SemanticDepth

Deep Learning-based Computer Vision Pipeline to improve Situational Awareness of an Autonomous Vehicle

SemanticDepth is a deep learning-based computer vision pipeline that computes the width of the road at a certain depth in front of a car.

It does so by fusing together two deep learning-based architectures, namely a semantic segmentation network (fcn8-s) and a monocular depth estimation network (monodepth)

We have two ways of computing the depth of the road at a certain depth. First, a naive distance. This results from computing the pointcloud corresponding to the road in front of us first and computing the distance between the furthest point to the left and the furthest point to the right (of this road pointcloud) at a certain depth later -- depth meaning the direction in front of us.

Second, an advanced distance. Here we additionally extract the pointclouds corresponding to left and right fences/walls to each side of the road (assuming they exist). Then we fit planes to the road pointcloud and to both the left and right fences. We compute the intersection between the road plane with the left fence plane, and the intersection between the road plane and the right fence plane. We end up with two intersected lines, and we can now decide on a depth at which we wish to compute the width of the road.

This work was done as part of my Semesterarbeit (literally, semester work) at TUM's Chair of Automotive Technology. For more info on the pipeline, check my thesis.

Author: Pablo Rodriguez Palafox
Advisor: Johannes Betz, M.Sc.
Head of Chair of Automotive Technology: Univ.-Prof. Dr.-Ing. Markus Lienkamp
Chair of Automotive Technology
Department of Mechanical Engineering
Technical University Munich

1. Requirements (& Installation tips)

This code was tested with Tensorflow 1.0, CUDA 8.0 and Ubuntu 16.04.

First of, install python3-tk.

$ sudo apt-get install python3-tk

Git clone this repo and change to the cloned dir:

$ git clone
$ cd semantic_depth

Using virtual environments is always a good idea. We will need to have pip and virtualenv installed.

Install pip and virtualenv:

$ sudo apt-get install python3-pip python3.5-dev python-virtualenv

To create a new virtualenv, being inside the root directory of the cloned repository, run the following:

$ virtualenv --no-site-packages -p python3.5 .venv

We now have a python3.5 virtual environment (with all packages that you already had installed for your python3.5 installation). Activate the virtualenv like so:

$ source .venv/bin/activate

Inside the virtualenv, you can run:

$ pip install -r requirements.txt

to get the dependencies needed.

2. Datasets

Datasets for Semantic Segmentation on classes fence and road

For the semantic segmentation task, we labeled 750 Roborace images with the classes fence, road and background. For the task of labelling our own images, we used the cityscapesScripts.
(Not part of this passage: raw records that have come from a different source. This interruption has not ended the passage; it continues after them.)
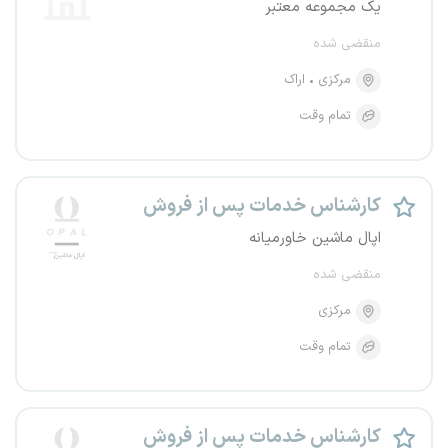
یک مجموعه معتبر
منقضی شده
مرکزی
اراک
تمام وقت
کارشناس خدمات پس از فروش
اپال ماشین خاورمیانه
منقضی شده
مرکزی
تمام وقت
کارشناس خدمات پس از فروش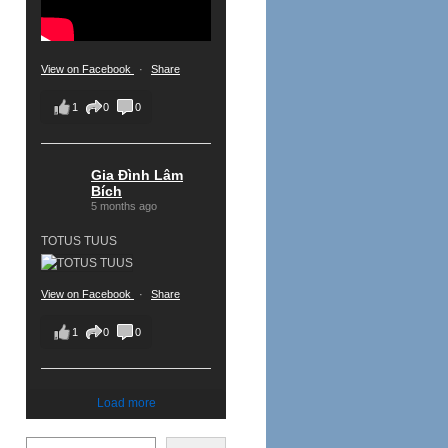
View on Facebook
·
Share
1
0
0
Gia Đình Lâm
Bích
5 months ago
TOTUS TUUS
View on Facebook
·
Share
1
0
0
Load more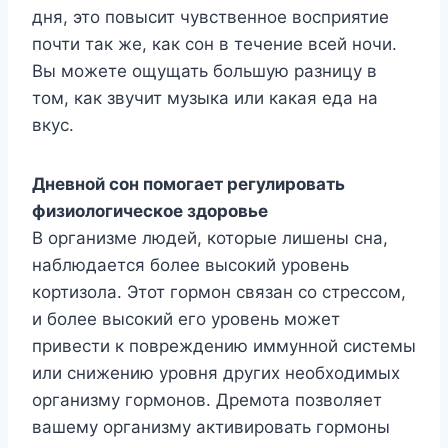
дня, это повысит чувственное восприятие
почти так же, как сон в течение всей ночи.
Вы можете ощущать большую разницу в
том, как звучит музыка или какая еда на
вкус.
Дневной сон помогает регулировать
физиологическое здоровье
В организме людей, которые лишены сна,
наблюдается более высокий уровень
кортизола. Этот гормон связан со стрессом,
и более высокий его уровень может
привести к повреждению иммунной системы
или снижению уровня других необходимых
организму гормонов. Дремота позволяет
вашему организму активировать гормоны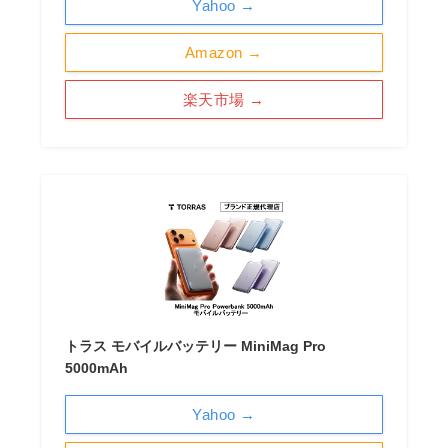
Yahoo →
Amazon →
楽天市場 →
トラス モバイルバッテリー MiniMag Pro
5000mAh
Yahoo →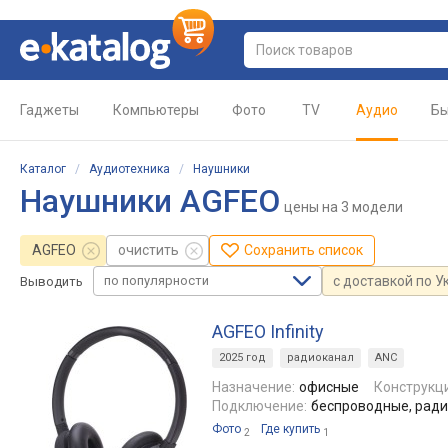
Гаджеты
Компьютеры
Фото
TV
Аудио
Бы
Каталог
/
Аудиотехника
/
Наушники
Наушники AGFEO
цены
на 3 модели
AGFEO
очистить
Сохранить список
по популярности
с доставкой по У
Выводить
AGFEO Infinity
2025 год
радиоканал
ANC
Назначение:
офисные
Конструкц
Подключение:
беспроводные, радио
Фото
Где купить
2
1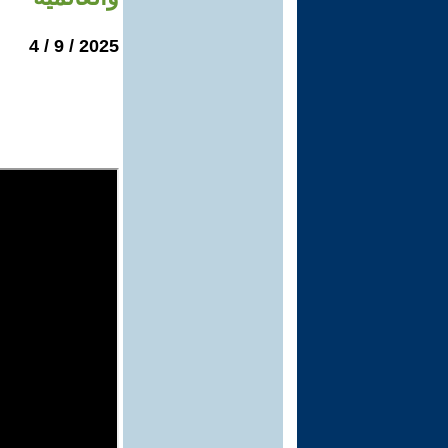
2025 / 9 / 4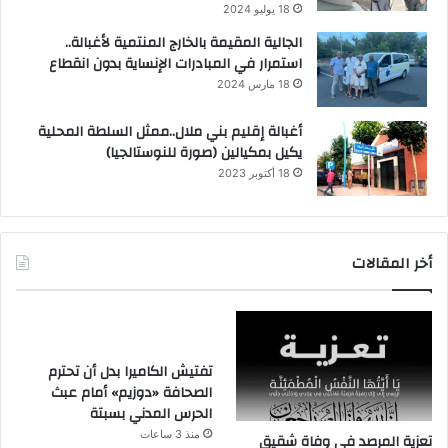
18 يوليو 2024
الجالية المقيمة بالخارج المنتمية لأغبالة..
استمرار في المبادرات الإنساية بدون انقطاع
18 مارس 2024
أغبالة إقليم بني ملال..ممثل السلطة المحلية
يكيل بمكيالين (صورة للنوستالجيا)
18 أكتوبر 2023
أخر المقالات
تفتيش الكاميرا بدل أن تحترم
الصحافة «دوزيم» أمام عبث
الحرس المدني بسبتة
منذ 3 ساعات
تعزية المرصد في وفاة شقيق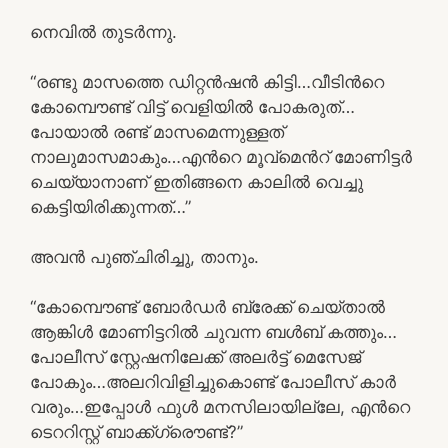
നെവില്‍ തുടര്‍ന്നു.
“രണ്ടു മാസത്തെ ഡിറ്റന്‍ഷന്‍ കിട്ടി…വീടിന്‍റെ
കോമ്പൌണ്ട് വിട്ട് വെളിയില്‍ പോകരുത്…
പോയാല്‍ രണ്ട് മാസമെന്നുള്ളത്
നാലുമാസമാകും…എന്‍റെ മൂവ്മെന്‍റ് മോണിട്ടര്‍
ചെയ്യാനാണ് ഇതിങ്ങനെ കാലില്‍ വെച്ചു
കെട്ടിയിരിക്കുന്നത്…”
അവന്‍ പുഞ്ചിരിച്ചു, താനും.
“കോമ്പൌണ്ട് ബോര്‍ഡര്‍ ബ്രേക്ക് ചെയ്താല്‍
ആങ്കിള്‍ മോണിട്ടറില്‍ ചുവന്ന ബള്‍ബ് കത്തും…
പോലീസ് സ്റ്റേഷനിലേക്ക് അലര്‍ട്ട് മെസേജ്
പോകും…അലറിവിളിച്ചുകൊണ്ട് പോലീസ് കാര്‍
വരും…ഇപ്പോള്‍ ഫുള്‍ മനസിലായില്ലേ, എന്‍റെ
ടെററിസ്റ്റ് ബാക്ക്ഗ്രൌണ്ട്?”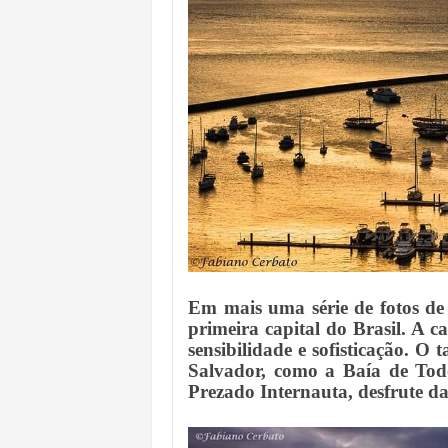
Em mais uma série de fotos de
primeira capital do Brasil. A
sensibilidade e sofisticação. O 
Salvador, como a Baía de Tod
Prezado Internauta, desfrute das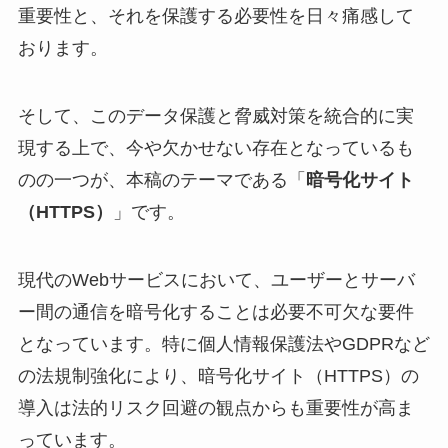
重要性と、それを保護する必要性を日々痛感して
おります。
そして、このデータ保護と脅威対策を統合的に実
現する上で、今や欠かせない存在となっているも
のの一つが、本稿のテーマである「
暗号化サイト
（HTTPS）
」です。
現代のWebサービスにおいて、ユーザーとサーバ
ー間の通信を暗号化することは必要不可欠な要件
となっています。特に個人情報保護法やGDPRなど
の法規制強化により、暗号化サイト（HTTPS）の
導入は法的リスク回避の観点からも重要性が高ま
っています。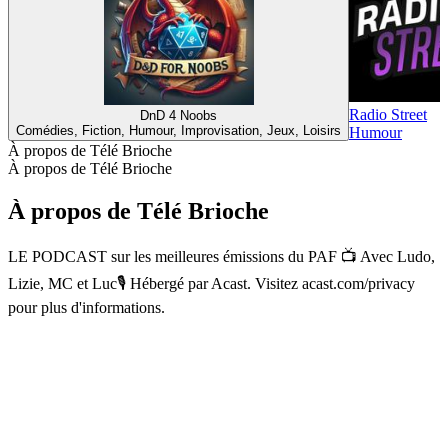
Radio Street
DnD 4 Noobs
Comédies, Fiction, Humour, Improvisation, Jeux, Loisirs
Humour
À propos de Télé Brioche
À propos de Télé Brioche
À propos de Télé Brioche
LE PODCAST sur les meilleures émissions du PAF 📺 Avec Ludo,
Lizie, MC et Luc🎙️ Hébergé par Acast. Visitez acast.com/privacy
pour plus d'informations.
Site web du podcast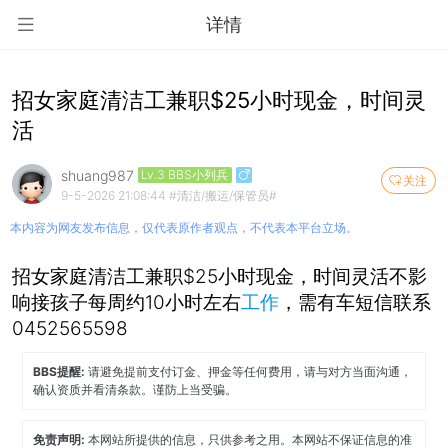
详情
招女家庭清洁工兼职$25小时现金，时间灵
活
shuang987
Lv.3 BBS小列兵
关注
9-5-2026 21:08:44
#清洁/搬运/保管员#
本内容为网友发布信息，仅代表原作者观点，不代表本平台立场。
招女家庭清洁工兼职$25小时现金，时间灵活不影
响接孩子每周约10小时左右
工作
，需有车短信联系
0452565598
BBS提醒:
请避免提前支付订金、押金等任何费用，请与对方当面沟通，
确认资质并看清条款。谨防上当受骗。
免责声明:
本网站所提供的信息，只供参考之用。本网站不保证信息的准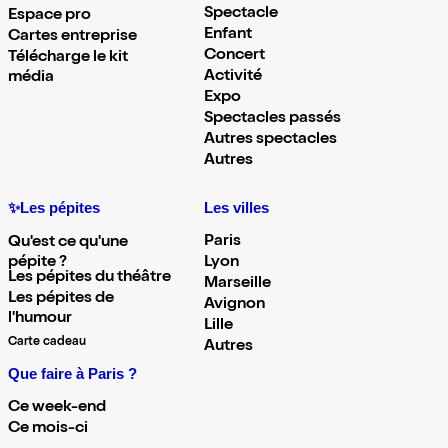
Spectacle
Espace pro
Enfant
Cartes entreprise
Concert
Télécharge le kit
Activité
média
Expo
Spectacles passés
Autres spectacles
Autres
✨Les pépites
Les villes
Paris
Qu'est ce qu'une
pépite ?
Lyon
Les pépites du théâtre
Marseille
Les pépites de
Avignon
l'humour
Lille
Carte cadeau
Autres
Que faire à Paris ?
Ce week-end
Ce mois-ci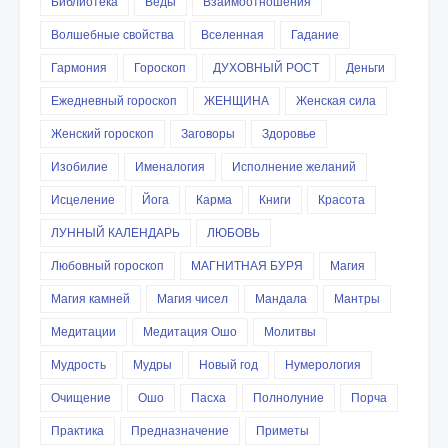
Библиотека
Веды
Взаимоотношения
Волшебные свойства
Вселенная
Гадание
Гармония
Гороскоп
ДУХОВНЫЙ РОСТ
Деньги
Ежедневный гороскоп
ЖЕНЩИНА
Женская сила
Женский гороскоп
Заговоры
Здоровье
Изобилие
Именалогия
Исполнение желаний
Исцеление
Йога
Карма
Книги
Красота
ЛУННЫЙ КАЛЕНДАРЬ
ЛЮБОВЬ
Любовный гороскоп
МАГНИТНАЯ БУРЯ
Магия
Магия камней
Магия чисел
Мандала
Мантры
Медитации
Медитация Ошо
Молитвы
Мудрость
Мудры
Новый год
Нумерология
Очищение
Ошо
Пасха
Полнолуние
Порча
Практика
Предназначение
Приметы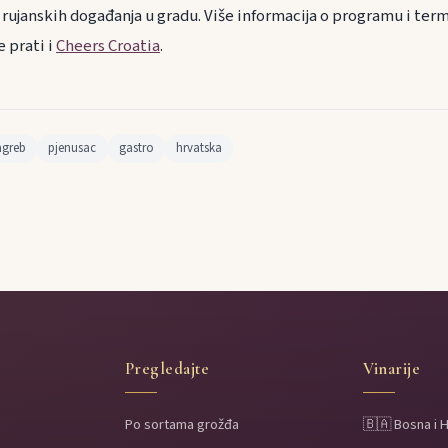
rujanskih događanja u gradu. Više informacija o programu i term
e prati i
Cheers Croatia
.
agreb
pjenusac
gastro
hrvatska
Pregledajte
Vinarije
Po sortama grožđa
🇧🇦 Bosna i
We cannot make the whole dataset public, as the original images are property of the Roborace competition. A mockup of this dataset can be found here. It fpllows the same structure as the Cityscapes dataset. If you would like to get more images, join the Roborace competition and you'll get tons of data from the racetracks.

Another option is training on Cityscapes on the classes fence and road (and background). If your goal is participating in the Roborace competition, doing this can get you decent results when running inference on Roborace images.

Datasets for Monocular Depth Estimation

MonoDepth, an unsupervised single image depth prediction network that we make use of in our work, can be trained on Kitti or Cityscapes.

We directly use the pre-trained model for Cityscapes, which you can get at the monodepth repo, at the Models section. Alternatively, follow the instructions in section Monodepth model.

Munich Test Set

This is a set of 5 images of the streets of Munich on which you can test the whole pipeline. You can find it here. In section Test SemanticDepth on our Munich test set, you can find the commands on how to test our whole pipeline on these images.

3. SemanticDepth - The whole pipeline

SemanticDepth merges together semantic segmentation and monocular depth estimation to compute the distance from the left fence to the right fence in a FormulaE-like circuit. We have also found that by using a semantic segmentation model trained on Roborace images for fence and road classification plus a monodepth model for disparity estimation, our pipeline generalizes to city environments, like those featured in our Munich test set.

Test SemanticDepth on our Munich test set

By running the command below, SemanticDepth will be applied on the Munich test set using different focal lengths so that the best one can be found. By default, the list of focal lengths to try is [380, 580]. The reason behind trying different focal lengths is that we are using a monodepth model trained on the Cityscapes dataset, and Cityscapes comprises images with a certain focal lenght. As the author (Godard) puts it in this discussion, the behaviour is undefined with images which have different aspect ratios and focal lengths as those on which we trained the model, since the network really only saw one type of images. Applying the same model on our own images requires that we tune the focal length so that computing depth from disparity outputs reasonable numbers (see discussion on the topic).

$ python dist2fence_frame.py --save_data

Results will be stored inside a newly created folder called results. Inside this folder, two more directories, namely 380 and 580, will have been created, each containing the results relative to each of the 5 test images on which we have applied SemanticDepth. Also, a file data.txt will have been generated, where every line refers to a test image except the last line. For every line (every test image), we save the following:

real_distance|dist_naive|dist_advanced|abs(real_distance-dist_naive)|abs(real_distance-dist_advanced)

The last line of this data.txt contains the Mean Absolute Error for the absolute differences between the estimated distance and the real distance at a depth of x meters -- in our experiments, we set x = 10 m. We compute the MAE both for the naive and the advanced approaches (see the Introduction for an explanation on these two approaches).

After having ran the previous python script with the --save_data argument set, we can now find the following inside the folders 380 and 580:

*_output.ply contains the reconstructed 3D scene, featuring only the road, the walls and the naive and advanced distances (red and green lines). You can use MeshLab to open a PLY file.
*_output.png features the segmented scene with the computed distances at the top.
*_output_dips.png is the disparity map that monodepth predicts for the given input image.
*_output_distances.txt is a plain text file containing the predicted width of the road using both the naive and advanced approaches.
*_output_times.txt is a plain text file containing the inference times for each task of the pipeline.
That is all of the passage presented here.